Stored data
□ □ □ □ □ □ □

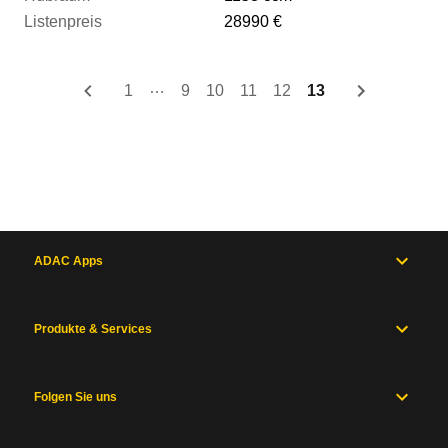
Leistung
28990 €
Hubraum
…
1
9
10
11
12
13
Listenpreis
Zum Vergleich hinzufügen
ADAC Apps
Produkte & Services
Folgen Sie uns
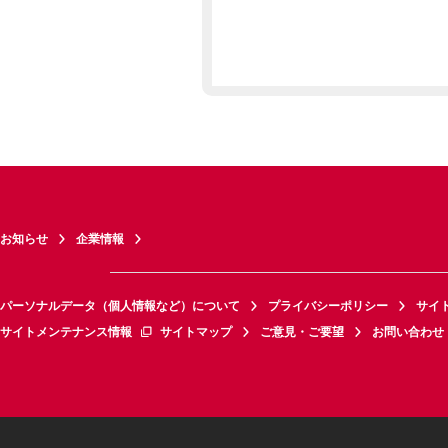
お知らせ
企業情報
パーソナルデータ（個人情報など）について
プライバシーポリシー
サイ
サイトメンテナンス情報
サイトマップ
ご意見・ご要望
お問い合わせ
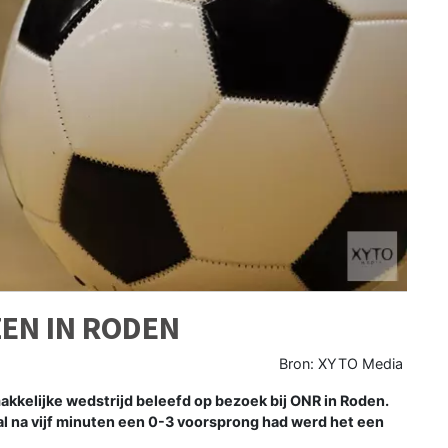
EN IN RODEN
Bron: XYTO Media
kelijke wedstrijd beleefd op bezoek bij ONR in Roden.
l na vijf minuten een 0-3 voorsprong had werd het een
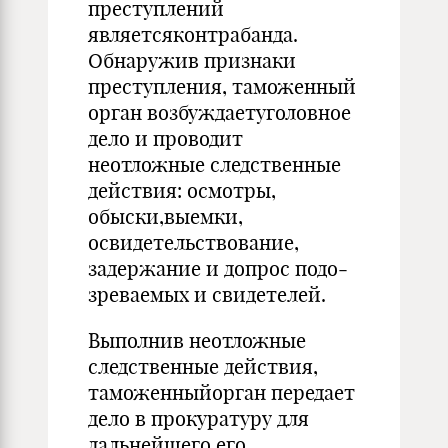
преступлений
являетсяконтрабанда.
Обнаружив признаки
преступления, таможенный
орган возбуждаетуголовное
дело и проводит
неотложные следственные
действия: осмотры,
обыски,выемки,
освидетельствование,
задержание и допрос подо­
зреваемых и свидетелей.
Выполнив неотложные
следственные действия,
тамо­женныйорган передает
дело в прокуратуру для
дальней­шего его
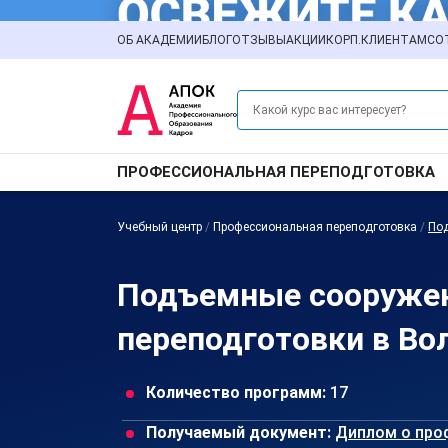
ОБ АКАДЕМИИ
БЛОГ
ОТЗЫВЫ
АКЦИИ
КОРП.КЛИЕНТАМ
СО
ПРОФЕССИОНАЛЬНАЯ ПЕРЕПОДГОТОВКА
Учебный центр
/
Профессиональная переподготовка
/
По
Подъемные сооружен
переподготовки в Во
Количество программ:
17
Получаемый документ:
Диплом о про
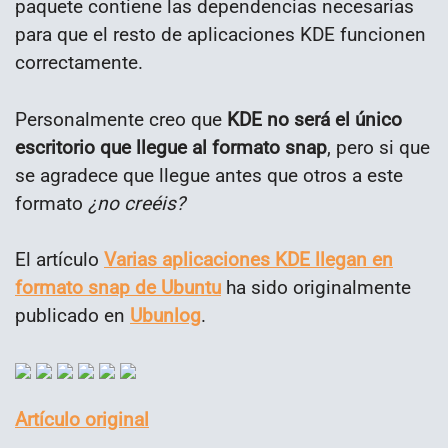
paquete contiene las dependencias necesarias
para que el resto de aplicaciones KDE funcionen
correctamente.
Personalmente creo que
KDE no será el único
escritorio que llegue al formato snap
, pero si que
se agradece que llegue antes que otros a este
formato
¿no creéis?
El artículo
Varias aplicaciones KDE llegan en
formato snap de Ubuntu
ha sido originalmente
publicado en
Ubunlog
.
Artículo original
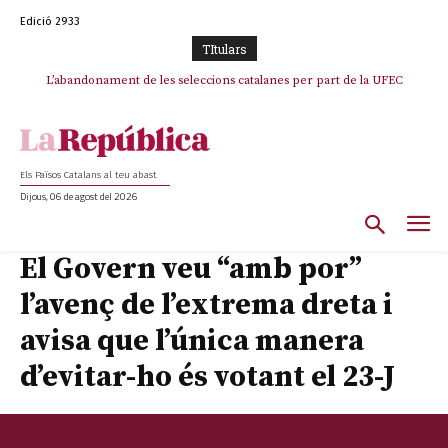
Edició 2933
TItulars
TV3 perd el lideratge després de 23 mesos: Una deriva sense continguts i
L’abandonament de les seleccions catalanes per part de la UFEC
en clau espanyola deixa el canal a mans de TVE
espanyolitza l’esport del país
Els Països Catalans al teu abast
Dijous, 06 de agost del 2026
El Govern veu “amb por”
l’avenç de l’extrema dreta i
avisa que l’única manera
d’evitar-ho és votant el 23-J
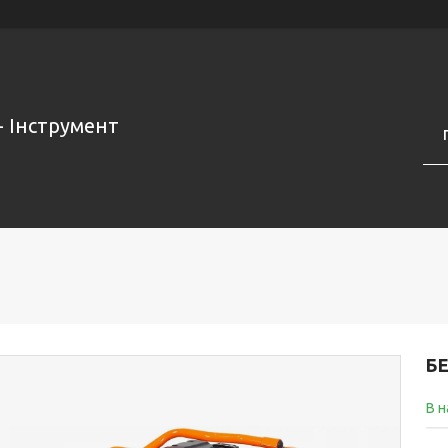
- Інструмент
БЕ
В н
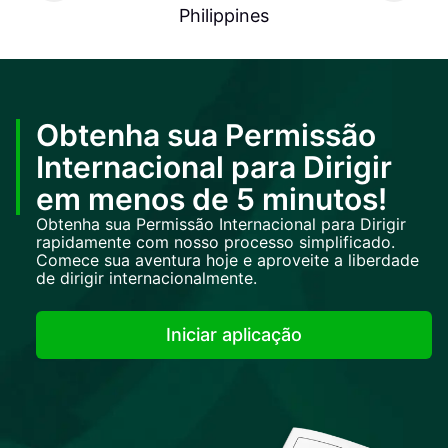
Philippines
Obtenha sua Permissão
Internacional para Dirigir
em menos de 5 minutos!
Obtenha sua Permissão Internacional para Dirigir
rapidamente com nosso processo simplificado.
Comece sua aventura hoje e aproveite a liberdade
de dirigir internacionalmente.
Iniciar aplicação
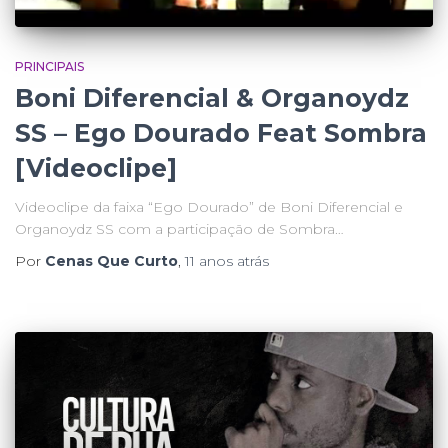
PRINCIPAIS
Boni Diferencial & Organoydz
SS – Ego Dourado Feat Sombra
[Videoclipe]
Videoclipe da faixa “Ego Dourado” de Boni Diferencial e
Organoydz SS com a participação de Sombra…
Por
Cenas Que Curto
,
11 anos
atrás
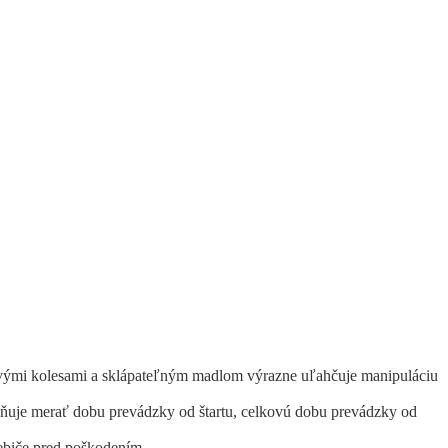
ými kolesami a sklápateľným madlom výrazne uľahčuje manipuláciu
ňuje merať dobu prevádzky od štartu, celkovú dobu prevádzky od
ebiče pred poškodením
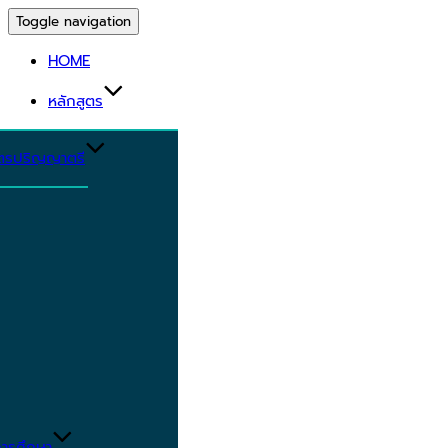
Toggle navigation
HOME
หลักสูตร
ูตรปริญญาตรี
ารศึกษา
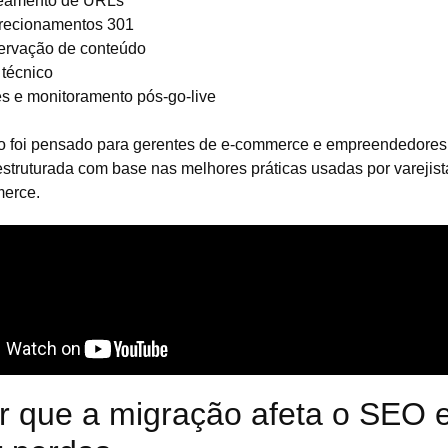
amento de URLs
recionamentos 301
ervação de conteúdo
técnico
es e monitoramento pós-go-live
o foi pensado para gerentes de e-commerce e empreendedore
struturada com base nas melhores práticas usadas por varejis
erce.
or que a migração afeta o SEO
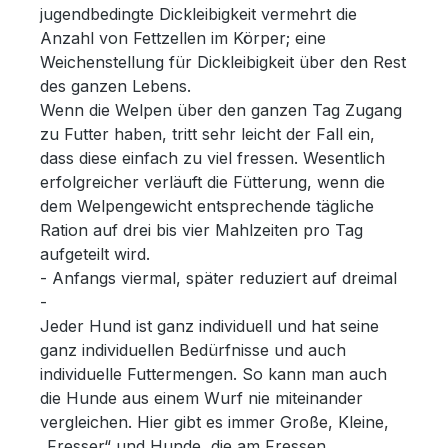
jugendbedingte Dickleibigkeit vermehrt die
Anzahl von Fettzellen im Körper; eine
Weichenstellung für Dickleibigkeit über den Rest
des ganzen Lebens.
Wenn die Welpen über den ganzen Tag Zugang
zu Futter haben, tritt sehr leicht der Fall ein,
dass diese einfach zu viel fressen. Wesentlich
erfolgreicher verläuft die Fütterung, wenn die
dem Welpengewicht entsprechende tägliche
Ration auf drei bis vier Mahlzeiten pro Tag
aufgeteilt wird.
- Anfangs viermal, später reduziert auf dreimal
-
Jeder Hund ist ganz individuell und hat seine
ganz individuellen Bedürfnisse und auch
individuelle Futtermengen. So kann man auch
die Hunde aus einem Wurf nie miteinander
vergleichen. Hier gibt es immer Große, Kleine,
„Fresser“ und Hunde, die am Fressen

□ □ □ □ □ □ □

> WHAT YOU WILL DO
Please output every entry above exactly, without the pictures.

> TASK OUTPUT
Leistung
28990 €
Hubraum
…
1
9
10
11
12
13
Listenpreis
Zum Vergleich hinzufügen
ADAC Apps
Produkte & Services
Folgen Sie uns
お知らせ
企業情報
パーソナルデータ（個人情報など）について
プライバシーポリシー
サイ
サイトメンテナンス情報
サイトマップ
ご意見・ご要望
お問い合わせ
EN IN RODEN
Bron: XYTO Media
kelijke wedstrijd beleefd op bezoek bij ONR in Roden.
l na vijf minuten een 0-3 voorsprong had werd het een
преступлений
являетсяконтрабанда.
Обнаружив признаки
преступления, таможенный
орган возбуждаетуголовное
дело и проводит
неотложные следственные
действия: осмотры,
обыски,выемки,
освидетельствование,
задержание и допрос подо­
зреваемых и свидетелей.
Выполнив неотложные
следственные действия,
тамо­женныйорган передает
дело в прокуратуру для
дальней­шего его
ОБ АКАДЕМИИ
БЛОГ
ОТЗЫВЫ
АКЦИИ
КОРП.КЛИЕНТАМ
СО
ПРОФЕССИОНАЛЬНАЯ ПЕРЕПОДГОТОВКА
Учебный центр
/
Профессиональная переподготовка
/
По
Подъемные сооружен
переподготовки в Во
Количество программ:
17
Получаемый документ:
Диплом о про
paquete contiene las dependencias necesarias
para que el resto de aplicaciones KDE funcionen
correctamente.
Personalmente creo que
KDE no será el único
escritorio que llegue al formato snap
, pero si que
se agradece que llegue antes que otros a este
formato
¿no creéis?
El artículo
Varias aplicaciones KDE llegan en
formato snap de Ubuntu
ha sido originalmente
publicado en
Ubunlog
.
Artículo original
Edició 2933
TItulars
TV3 perd el lideratge després de 23 mesos: Una deriva sense continguts i
L’abandonament de les seleccions catalanes per part de la UFEC
en clau espanyola deixa el canal a mans de TVE
espanyolitza l’esport del país
Els Països Catalans al teu abast
Dijous, 06 de agost del 2026
El Govern veu “amb por”
l’avenç de l’extrema dreta i
avisa que l’única manera
d’evitar-ho és votant el 23-J
- Інструмент
БЕ
В н
Philippines
Obtenha sua Permissão
Internacional para Dirigir
em menos de 5 minutos!
Obtenha sua Permissão Internacional para Dirigir
rapidamente com nosso processo simplificado.
Comece sua aventura hoje e aproveite a liberdade
de dirigir internacionalmente.
Iniciar aplicação
PRINCIPAIS
Boni Diferencial & Organoydz
SS – Ego Dourado Feat Sombra
[Videoclipe]
Videoclipe da faixa “Ego Dourado” de Boni Diferencial e
Organoydz SS com a participação de Sombra…
Por
Cenas Que Curto
,
11 anos
atrás
ými kolesami a sklápateľným madlom výrazne uľahčuje manipuláciu
ňuje merať dobu prevádzky od štartu, celkovú dobu prevádzky od
ebiče pred poškodením
Toggle navigation
HOME
หลักสูตร
ูตรปริญญาตรี
ารศึกษา
amento de URLs
recionamentos 301
ervação de conteúdo
técnico
es e monitoramento pós-go-live
o foi pensado para gerentes de e-commerce e empreendedore
struturada com base nas melhores práticas usadas por varejis
erce.
or que a migração afeta o SEO
jugendbedingte Dickleibigkeit vermehrt die
Anzahl von Fettzellen im Körper; eine
Weichenstellung für Dickleibigkeit über den Rest
des ganzen Lebens.
Wenn die Welpen über den ganzen Tag Zugang
zu Futter haben, tritt sehr leicht der Fall ein,
dass diese einfach zu viel fressen. Wesentlich
erfolgreicher verläuft die Fütterung, wenn die
dem Welpengewicht entsprechende tägliche
Ration auf drei bis vier Mahlzeiten pro Tag
aufgeteilt wird.
- Anfangs viermal, später reduziert auf dreimal
-
Jeder Hund ist ganz individuell und hat seine
ganz individuellen Bedürfnisse und auch
individuelle Futtermengen. So kann man auch
die Hunde aus einem Wurf nie miteinander
vergleichen. Hier gibt es immer Große, Kleine,
„Fresser“ und Hunde, die am Fressen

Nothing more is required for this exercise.